◆ REQUIRED WORK
Go through the entries below and copy each line containing the word "قدرت".

◆ RECORDS FOR THE EXERCISE
Segment Open
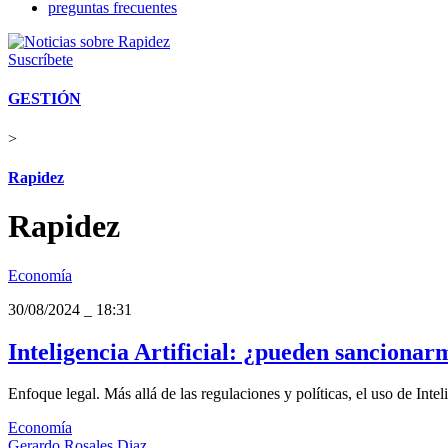
preguntas frecuentes
Suscríbete
GESTIÓN
>
Rapidez
Rapidez
Economía
30/08/2024
_
18:31
Inteligencia Artificial: ¿pueden sancionarm
Enfoque legal. Más allá de las regulaciones y políticas, el uso de Inteli
Economía
Gerardo Rosales Diaz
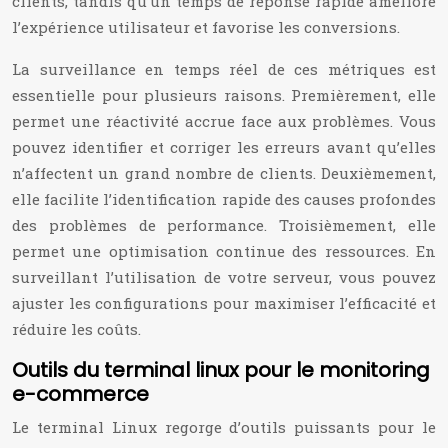
clients, tandis qu’un temps de réponse rapide améliore
l’expérience utilisateur et favorise les conversions.
La surveillance en temps réel de ces métriques est
essentielle pour plusieurs raisons. Premièrement, elle
permet une réactivité accrue face aux problèmes. Vous
pouvez identifier et corriger les erreurs avant qu’elles
n’affectent un grand nombre de clients. Deuxièmement,
elle facilite l’identification rapide des causes profondes
des problèmes de performance. Troisièmement, elle
permet une optimisation continue des ressources. En
surveillant l’utilisation de votre serveur, vous pouvez
ajuster les configurations pour maximiser l’efficacité et
réduire les coûts.
Outils du terminal linux pour le monitoring
e-commerce
Le terminal Linux regorge d’outils puissants pour le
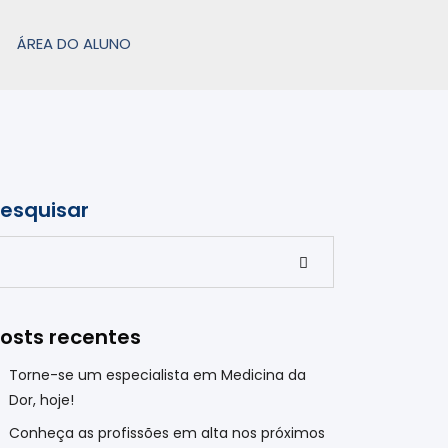
ÁREA DO ALUNO
esquisar
Pesquisar
osts recentes
Torne-se um especialista em Medicina da
Dor, hoje!
Conheça as profissões em alta nos próximos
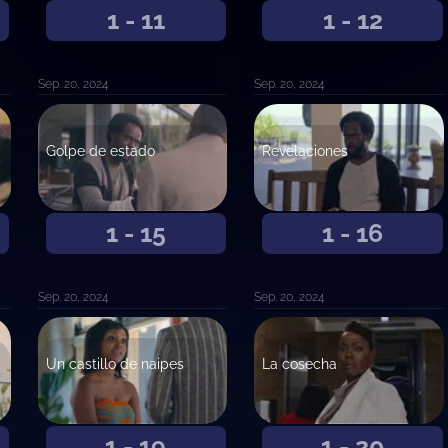
1 - 11
1 - 12
Sep. 20, 2024
Sep. 20, 2024
Golpe de estado
Revelaciones
1 - 15
1 - 16
Sep. 20, 2024
Sep. 20, 2024
Un castillo de naipes
La cosecha
1 - 19
1 - 20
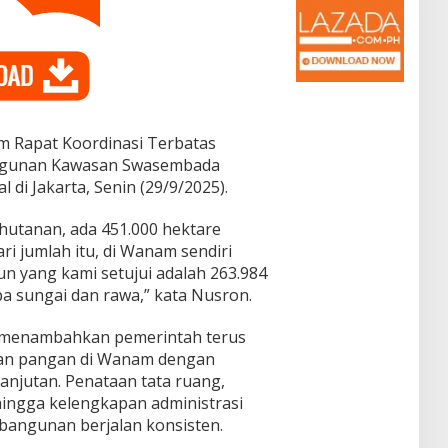
am Rapat Koordinasi Terbatas
angunan Kawasan Swasembada
 di Jakarta, Senin (29/9/2025).
hutanan, ada 451.000 hektare
ri jumlah itu, di Wanam sendiri
n yang kami setujui adalah 263.984
a sungai dan rawa,” kata Nusron.
, menambahkan pemerintah terus
san pangan di Wanam dengan
njutan. Penataan tata ruang,
ingga kelengkapan administrasi
bangunan berjalan konsisten.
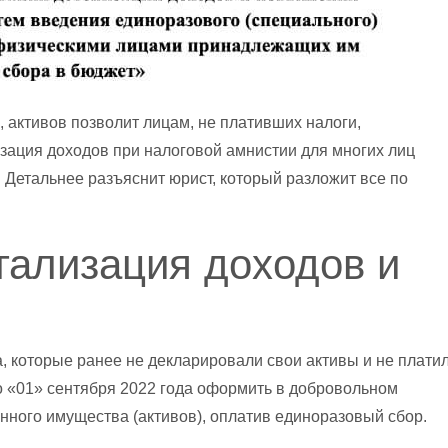
 активов позволит лицам, не плативших налоги,
зация доходов при налоговой амнистии для многих лиц
 Детальнее разъяснит юрист, который разложит все по
гализация доходов и
, которые ранее не декларировали свои активы и не плати
по «01» сентября 2022 года оформить в добровольном
ного имущества (активов), оплатив единоразовый сбор.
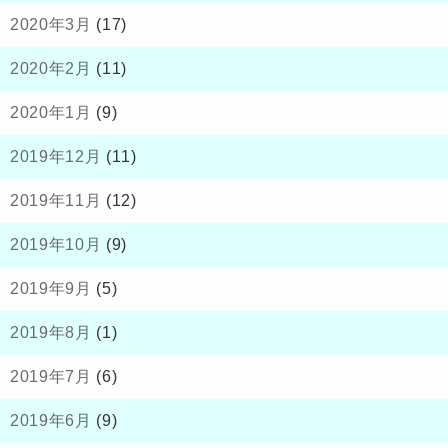
2020年3月
(17)
2020年2月
(11)
2020年1月
(9)
2019年12月
(11)
2019年11月
(12)
2019年10月
(9)
2019年9月
(5)
2019年8月
(1)
2019年7月
(6)
2019年6月
(9)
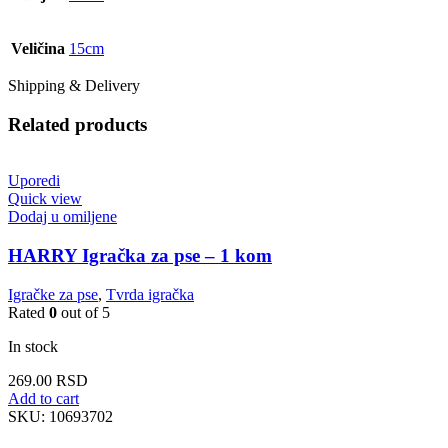
Veličina
15cm
Shipping & Delivery
Related products
Uporedi
Quick view
Dodaj u omiljene
HARRY Igračka za pse – 1 kom
Igračke za pse
,
Tvrda igračka
Rated
0
out of 5
In stock
269.00
RSD
Add to cart
SKU:
10693702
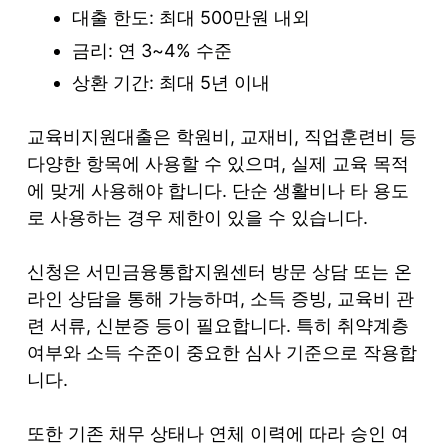
대출 한도: 최대 500만원 내외
금리: 연 3~4% 수준
상환 기간: 최대 5년 이내
교육비지원대출은 학원비, 교재비, 직업훈련비 등
다양한 항목에 사용할 수 있으며, 실제 교육 목적
에 맞게 사용해야 합니다. 단순 생활비나 타 용도
로 사용하는 경우 제한이 있을 수 있습니다.
신청은 서민금융통합지원센터 방문 상담 또는 온
라인 상담을 통해 가능하며, 소득 증빙, 교육비 관
련 서류, 신분증 등이 필요합니다. 특히 취약계층
여부와 소득 수준이 중요한 심사 기준으로 작용합
니다.
또한 기존 채무 상태나 연체 이력에 따라 승인 여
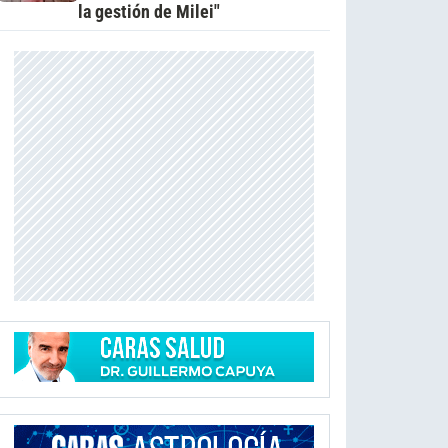
la gestión de Milei"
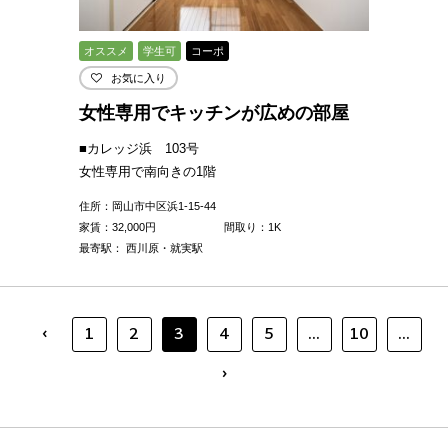
オススメ
学生可
コーポ
お気に入り
女性専用でキッチンが広めの部屋
■カレッジ浜 103号
女性専用で南向きの1階
住所：岡山市中区浜1-15-44
家賃：
32,000
円
間取り：1K
最寄駅： 西川原・就実駅
‹
1
2
3
4
5
...
10
...
›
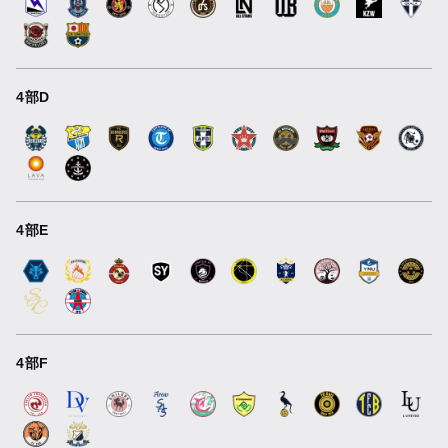
4部D
4部E
4部F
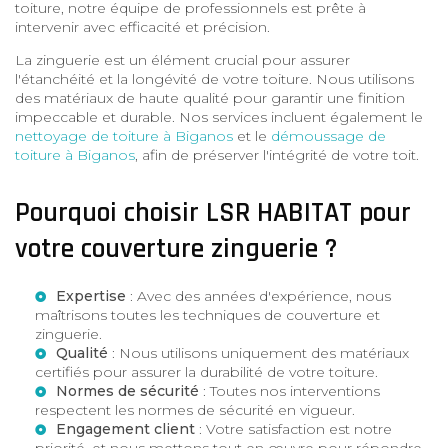
toiture, notre équipe de professionnels est prête à
intervenir avec efficacité et précision.
La zinguerie est un élément crucial pour assurer
l'étanchéité et la longévité de votre toiture. Nous utilisons
des matériaux de haute qualité pour garantir une finition
impeccable et durable. Nos services incluent également le
nettoyage de toiture à Biganos
et le
démoussage de
toiture à Biganos
, afin de préserver l'intégrité de votre toit.
Pourquoi choisir LSR HABITAT pour
votre couverture zinguerie ?
Expertise
: Avec des années d'expérience, nous
maîtrisons toutes les techniques de couverture et
zinguerie.
Qualité
: Nous utilisons uniquement des matériaux
certifiés pour assurer la durabilité de votre toiture.
Normes de sécurité
: Toutes nos interventions
respectent les normes de sécurité en vigueur.
Engagement client
: Votre satisfaction est notre
priorité, et nous mettons tout en œuvre pour répondre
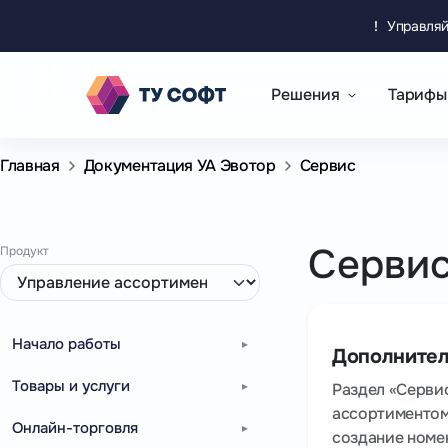
!
Управляй
Решения
Тарифы
Главная
Документация УА Эвотор
Сервис
Серви
Продукт
Начало работы
Дополнител
Товары и услуги
Раздел «Серви
ассортиментом:
Онлайн-торговля
создание номен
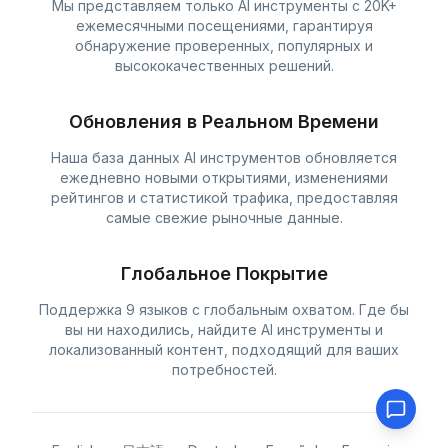
Мы представляем только AI инструменты с 20K+
ежемесячными посещениями, гарантируя
обнаружение проверенных, популярных и
высококачественных решений.
Обновления в Реальном Времени
Наша база данных AI инструментов обновляется
ежедневно новыми открытиями, изменениями
рейтингов и статистикой трафика, предоставляя
самые свежие рыночные данные.
Глобальное Покрытие
Поддержка 9 языков с глобальным охватом. Где бы
вы ни находились, найдите AI инструменты и
локализованный контент, подходящий для ваших
потребностей.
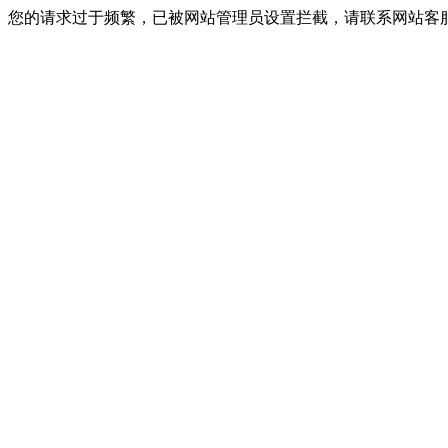
您的请求过于频繁，已被网站管理员设置拦截，请联系网站客服进行解封！I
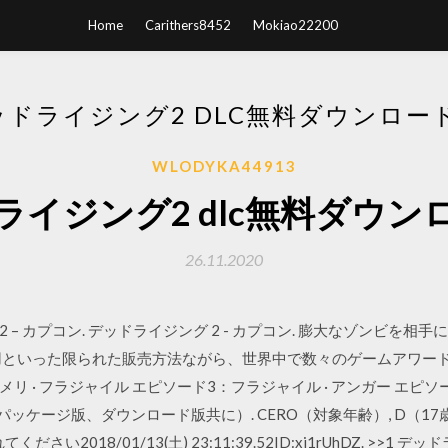
Home
Carithers8452
Mokiao22200
ッドライジング2 DLC無料ダウンロード
WLODYKA44913
ライジング2 dlc無料ダウンロ
26.11.2020
 2 – カプコン. デッドライジング 2 - カプコン. 膨大なゾンビ
用といった限られた販売方法ながら、世界中で数々のゲームアワー
アメリ · フラジャイル エピソード3：フラジャイル · アンガー エピソ
税（パッケージ版、ダウンロード版共に）. CERO（対象年齢）, D（17
てください2018/01/13(土) 23:11:39.52ID:xj1rUhDZ. >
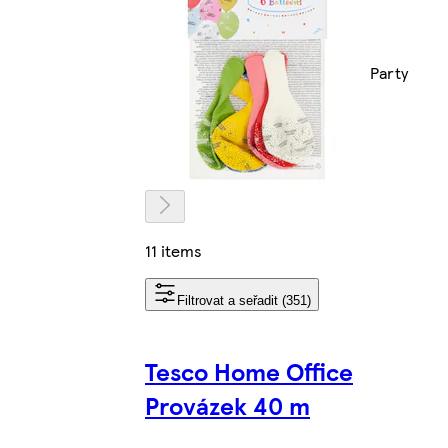
Party
11 items
Filtrovat a seřadit (351)
Tesco Home Office
Provázek 40 m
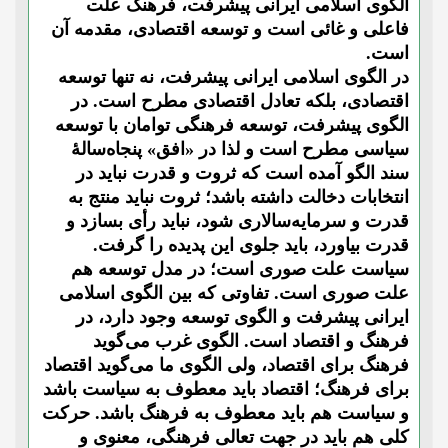
الگوی اسلامی ایرانی پیشرفت، فرهنگ علت
فاعلی و غائی است و توسعه اقتصادی، مقدمه آن
است.
در الگوی اسلامی ایرانی پیشرفت، نه تنها توسعه
اقتصادی، بلکه تعادل اقتصادی مطرح است. در
الگوی پیشرفت، توسعه فرهنگی توامان با توسعه
سیاسی مطرح است و لذا در «افق» پنجاه‌سالۀ
سند الگو آمده است که ثروت و قدرت نباید در
انتخابات دخالت داشته باشد؛ ثروت نباید منتج به
قدرت و سرمایه‌سالاری شود، نباید رأی بسازد و
قدرت بیاورد، باید جلوی این پدیده را گرفت.
سیاست علت صوری است؛ در مدل توسعه هم
علت صوری است. تفاوتی که بین الگوی اسلامی
ایرانی پیشرفت و الگوی توسعه وجود دارد، در
فرهنگ و اقتصاد است. الگوی غرب می‌گوید
فرهنگ برای اقتصاد، ولی الگوی ما می‌گوید اقتصاد
برای فرهنگ؛ اقتصاد باید معطوف به سیاست باشد
و سیاست هم باید معطوف به فرهنگ باشد. حرکت
کلی هم باید در جهت تعالی فرهنگی، معنوی و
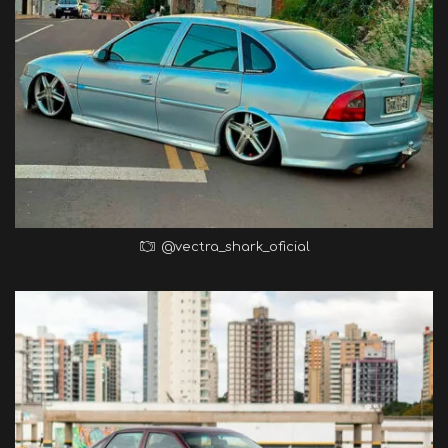
@vectra_shark_oficial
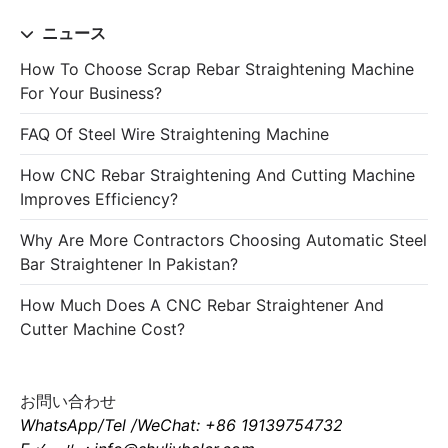
ニュース
How To Choose Scrap Rebar Straightening Machine
For Your Business?
FAQ Of Steel Wire Straightening Machine
How CNC Rebar Straightening And Cutting Machine
Improves Efficiency?
Why Are More Contractors Choosing Automatic Steel
Bar Straightener In Pakistan?
How Much Does A CNC Rebar Straightener And
Cutter Machine Cost?
お問い合わせ
WhatsApp/Tel /WeChat: +86 19139754732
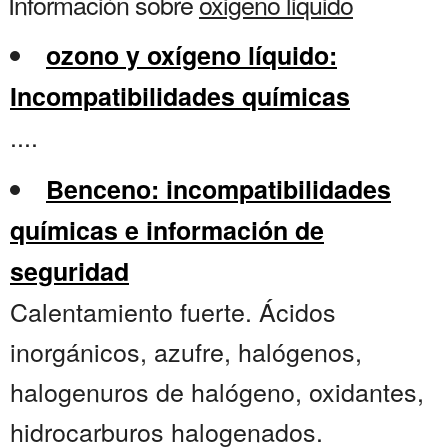
Información sobre
oxigeno liquido
ozono y oxígeno líquido:
Incompatibilidades químicas
....
Benceno: incompatibilidades
químicas e información de
seguridad
Calentamiento fuerte. Ácidos
inorgánicos, azufre, halógenos,
halogenuros de halógeno, oxidantes,
hidrocarburos halogenados.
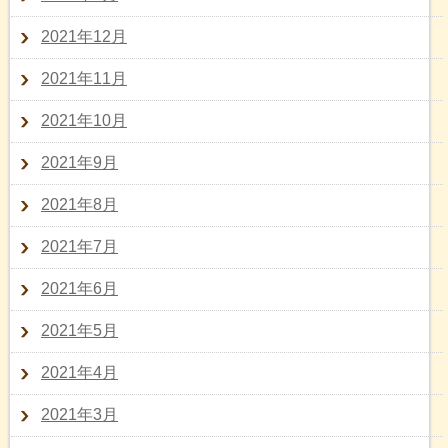
2021年12月
2021年11月
2021年10月
2021年9月
2021年8月
2021年7月
2021年6月
2021年5月
2021年4月
2021年3月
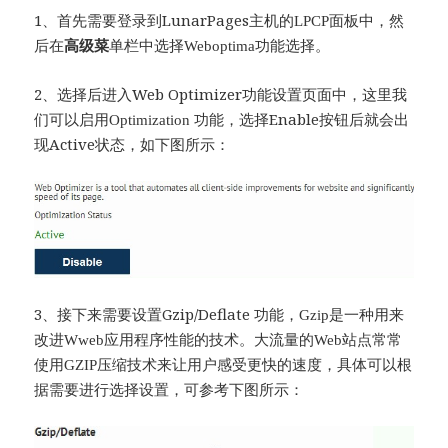
1、首先需要登录到LunarPages
主机的LPCP
面板中，然
后在
高级菜
单栏中选择Weboptima
功能选择。
2、选择后进入Web Optimizer
功能设置页面中，这里我
Enable按钮后就会出
们可以启用Optimization
功能，选择
现Active
状态，如下图所示：
3、接下来需要设置Gzip/Deflate
功能，Gzip
是一种用来
改进Wweb
应用程序性能的技术。大流量的Web
站点常常
使用GZIP
压缩技术来让用户感受更快的速度，具体可以根
据需要进行选择设置，可参考下图所示：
Segment Closed
◆ WRITTEN REPLY
سند الگو آمده است که ثروت و قدرت نباید در
قدرت و سرمایه‌سالاری شود، نباید رأی بسازد و
قدرت بیاورد، باید جلوی این پدیده را گرفت.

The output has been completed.